[[ Source data open ]]
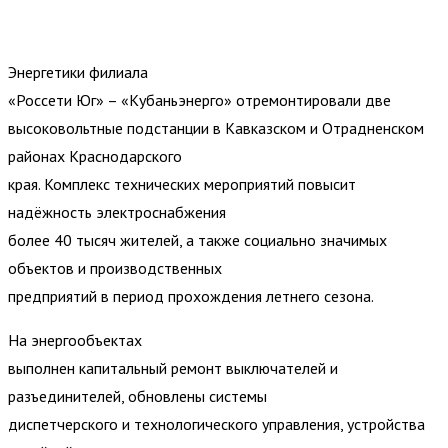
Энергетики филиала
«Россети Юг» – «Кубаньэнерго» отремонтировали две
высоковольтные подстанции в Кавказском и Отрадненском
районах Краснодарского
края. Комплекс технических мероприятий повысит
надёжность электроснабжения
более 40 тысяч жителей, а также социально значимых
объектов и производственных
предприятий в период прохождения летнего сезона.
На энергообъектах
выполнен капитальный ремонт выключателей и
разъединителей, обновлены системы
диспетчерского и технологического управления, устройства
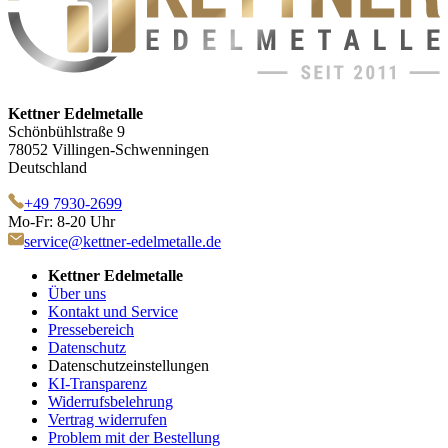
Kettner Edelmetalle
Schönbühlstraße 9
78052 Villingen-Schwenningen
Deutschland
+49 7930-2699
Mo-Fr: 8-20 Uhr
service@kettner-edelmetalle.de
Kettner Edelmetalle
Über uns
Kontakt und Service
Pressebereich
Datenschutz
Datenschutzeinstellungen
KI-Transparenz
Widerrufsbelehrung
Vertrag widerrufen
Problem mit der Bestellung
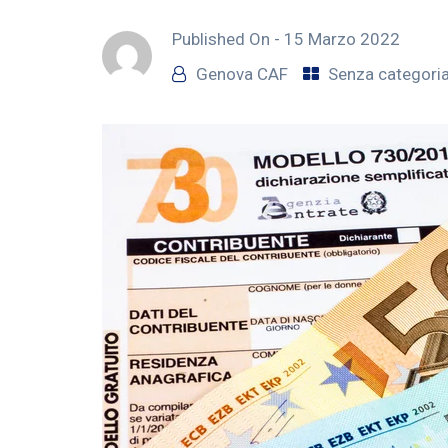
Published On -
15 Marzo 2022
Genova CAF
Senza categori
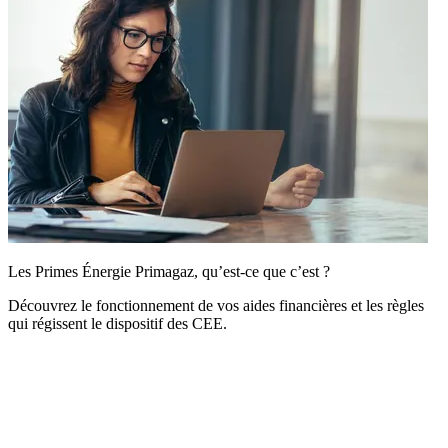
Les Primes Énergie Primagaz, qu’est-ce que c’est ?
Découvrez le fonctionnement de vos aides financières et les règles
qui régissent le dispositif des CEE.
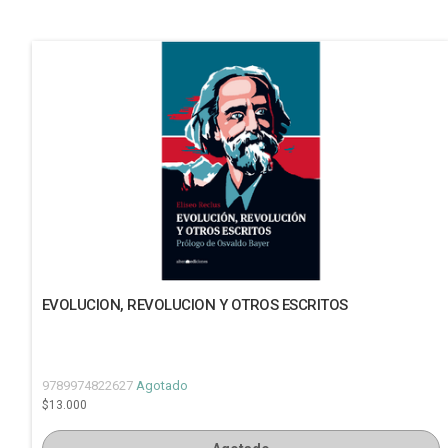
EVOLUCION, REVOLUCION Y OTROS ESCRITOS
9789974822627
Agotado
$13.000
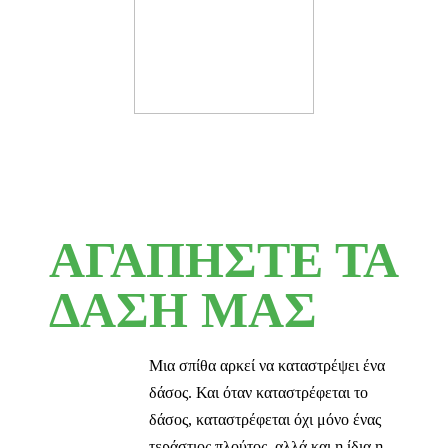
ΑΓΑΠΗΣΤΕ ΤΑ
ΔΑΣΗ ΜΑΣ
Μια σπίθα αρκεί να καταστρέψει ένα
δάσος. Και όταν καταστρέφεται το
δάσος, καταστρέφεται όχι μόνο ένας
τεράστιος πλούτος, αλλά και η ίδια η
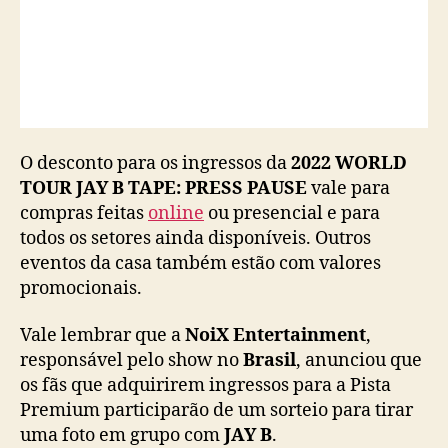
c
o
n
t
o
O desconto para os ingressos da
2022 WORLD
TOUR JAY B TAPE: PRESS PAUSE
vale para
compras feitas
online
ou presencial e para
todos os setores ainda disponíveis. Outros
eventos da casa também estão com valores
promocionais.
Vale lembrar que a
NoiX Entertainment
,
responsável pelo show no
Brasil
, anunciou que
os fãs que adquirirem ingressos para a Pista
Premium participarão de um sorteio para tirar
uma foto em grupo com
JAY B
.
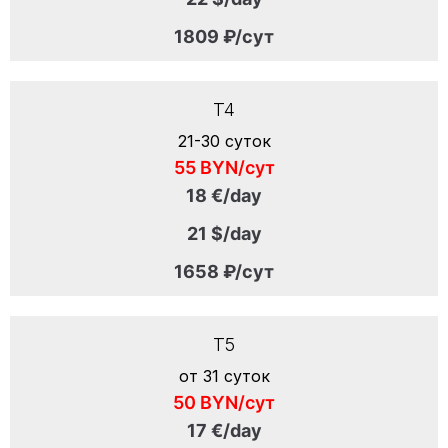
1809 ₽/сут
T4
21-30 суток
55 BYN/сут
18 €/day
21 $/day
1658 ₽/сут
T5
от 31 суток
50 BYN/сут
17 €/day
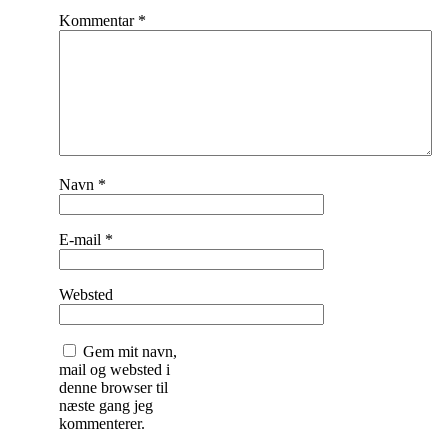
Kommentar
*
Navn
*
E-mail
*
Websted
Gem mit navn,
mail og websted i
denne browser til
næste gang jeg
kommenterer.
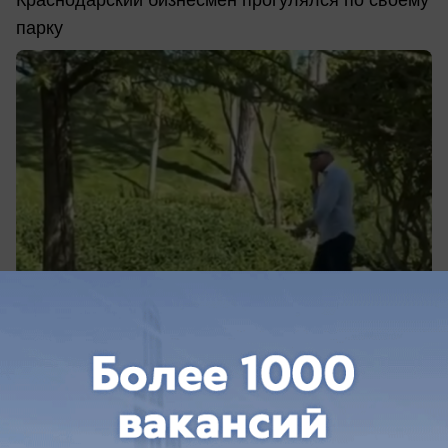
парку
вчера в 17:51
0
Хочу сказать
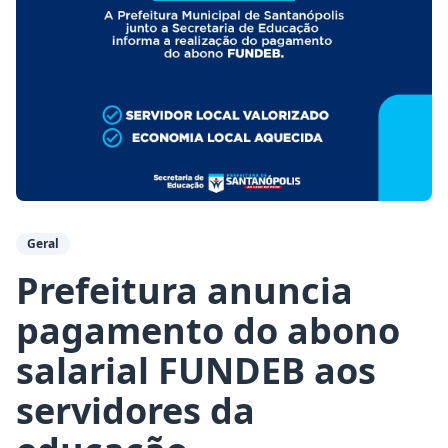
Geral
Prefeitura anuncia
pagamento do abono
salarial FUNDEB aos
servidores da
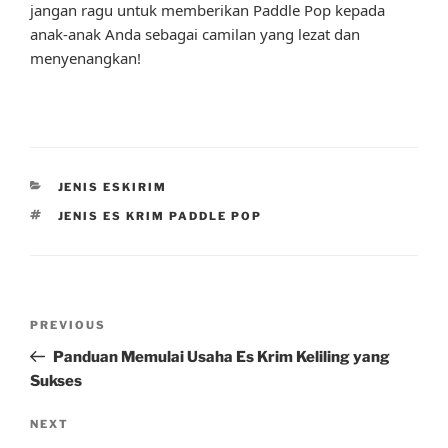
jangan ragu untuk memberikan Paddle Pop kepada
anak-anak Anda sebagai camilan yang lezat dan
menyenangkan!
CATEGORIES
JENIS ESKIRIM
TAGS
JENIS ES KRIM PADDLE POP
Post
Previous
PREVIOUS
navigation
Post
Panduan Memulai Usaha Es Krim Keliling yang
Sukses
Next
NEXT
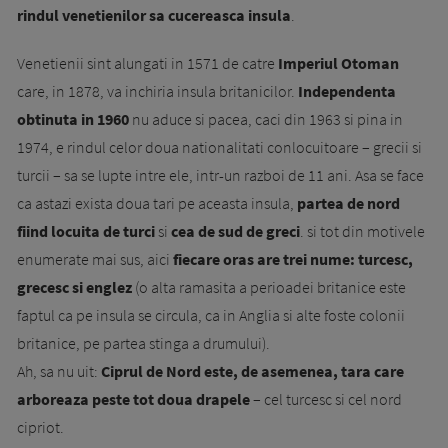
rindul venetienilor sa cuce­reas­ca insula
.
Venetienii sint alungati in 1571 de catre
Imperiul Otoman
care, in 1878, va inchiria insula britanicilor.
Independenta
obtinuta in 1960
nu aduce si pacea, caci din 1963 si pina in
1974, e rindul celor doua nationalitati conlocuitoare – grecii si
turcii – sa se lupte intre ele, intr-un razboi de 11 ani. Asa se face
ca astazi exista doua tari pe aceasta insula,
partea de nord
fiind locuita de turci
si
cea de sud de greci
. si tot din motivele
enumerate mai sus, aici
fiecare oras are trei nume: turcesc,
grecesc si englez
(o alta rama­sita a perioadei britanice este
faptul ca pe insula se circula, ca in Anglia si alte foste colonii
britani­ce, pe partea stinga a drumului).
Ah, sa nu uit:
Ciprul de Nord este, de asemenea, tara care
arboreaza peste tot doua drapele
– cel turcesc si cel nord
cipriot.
[[ Source data closed ]]
From the entries above, work out the number of lines containing the string "doua" and give that number by itself.

▸ **Answer space**
3